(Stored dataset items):
"""
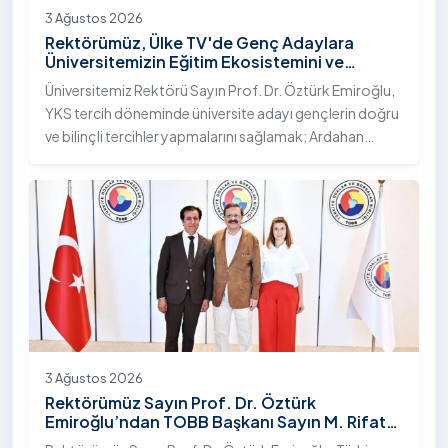
3 Ağustos 2026
Rektörümüz, Ülke TV'de Genç Adaylara
Üniversitemizin Eğitim Ekosistemini ve
Sunduğu Nitelikli İmkânları Anlattı
Üniversitemiz Rektörü Sayın Prof. Dr. Öztürk Emiroğlu,
YKS tercih döneminde üniversite adayı gençlerin doğru
ve bilinçli tercihler yapmalarını sağlamak; Ardahan
Üniversitesi'nin kurumsal yetkinliğini, akademik
çeşitliliğini ve nitelikli imkânlarını aktarmak üzere Ülke TV
ekranlarında yayımlanan "Genç Vizyon" programına
canlı yayın konuğu olarak katıldı.
3 Ağustos 2026
Rektörümüz Sayın Prof. Dr. Öztürk
Emiroğlu’ndan TOBB Başkanı Sayın M. Rifat
Hisarcıklıoğlu’na Ziyaret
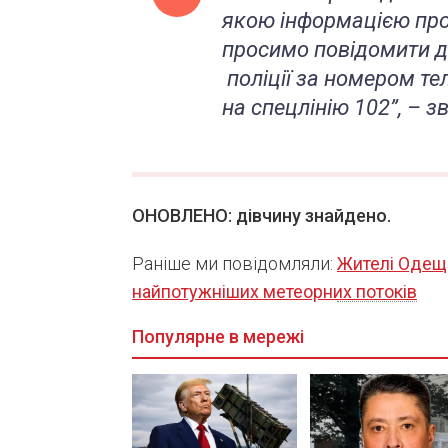
якою інформацією про
просимо повідомити до
поліції за номером те
на спецлінію 102”, – 
ОНОВЛЕНО: дівчину знайдено.
Раніше ми повідомляли:
Жителі Одещи
найпотужніших метеорних потоків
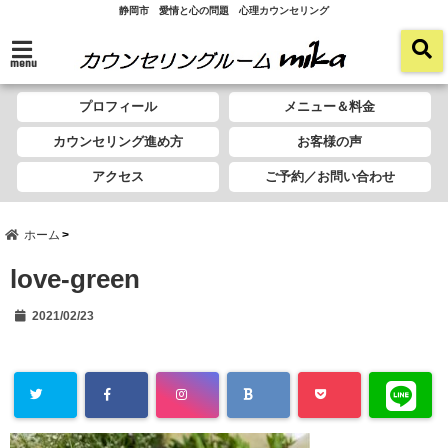
静岡市 愛情と心の問題 心理カウンセリング
menu
プロフィール
メニュー＆料金
カウンセリング進め方
お客様の声
アクセス
ご予約／お問い合わせ
ホーム
love-green
2021/02/23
"""
(Exercise): From the entries above, copy every line containing the word "Rektörümüz".

(Written answer):
Rektörümüz, Ülke TV'de Genç Adaylara
Rektörümüz Sayın Prof. Dr. Öztürk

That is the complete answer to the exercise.